In its treatment of disabled war veterans and the theme of readjustment to civilian life, The Men is reminiscent of The Best Years of Your Lives, though on a smaller, less starry scale. That film also featured a genuinely disabled veteran in its principal cast, double hand amputee Harold Russell. The Men is informed by Zinnemann’s documentary background, and aims for realism throughout, which extended to setting much of it in a real hospital (the Birmingham Veterans’ Association Hospital in Van Nuys, California) with many real-life paraplegic patients and their doctors and nurses appearing in the film.
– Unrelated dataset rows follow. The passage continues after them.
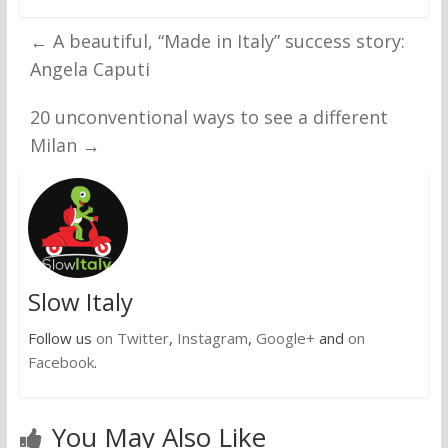
←
A beautiful, “Made in Italy” success story:
Angela Caputi
20 unconventional ways to see a different
Milan
→
Slow Italy
Follow us
on Twitter
,
Instagram
,
Google+
and
on
Facebook
.
You May Also Like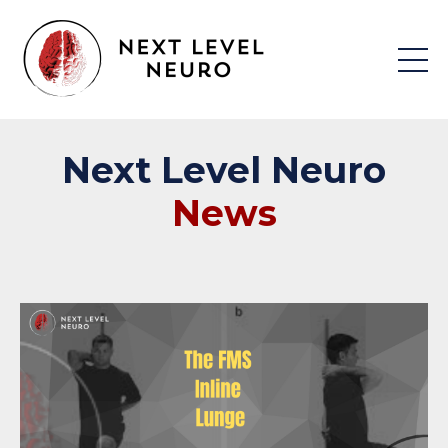
Next
Level
Neuro
News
One of the featured cast, Arthur Jurado (playing Angel), was a real-life paraplegic.

It’s also clear that the filmmakers felt they had an educational remit, as well as a duty for entertainment. After a short prologue which takes place during the opening credits, with the martial drumbeat of Dimitri Tiomkin’s score almost the only sound, we see Ken Wilocek (Brando) getting shot in the back, which leaves him paralysed from the waist down. We then cut to a lengthy sequence, where Dr Brock (Everett Sloane) talks to a group of women. These are the wives, mothers, fiancées and girlfriends of patients. One of them is Ellen (Teresa Wright), Ken’s fiancée. Brock details to quite some extent the physical implications of paraplegia – which includes likely sexual impotence, just about as frankly as could be done in a US film distributed by a major studio in 1950.  With one stroke, any particular hint of sentimentality has gone. None, or almost none, of these men will ever walk again.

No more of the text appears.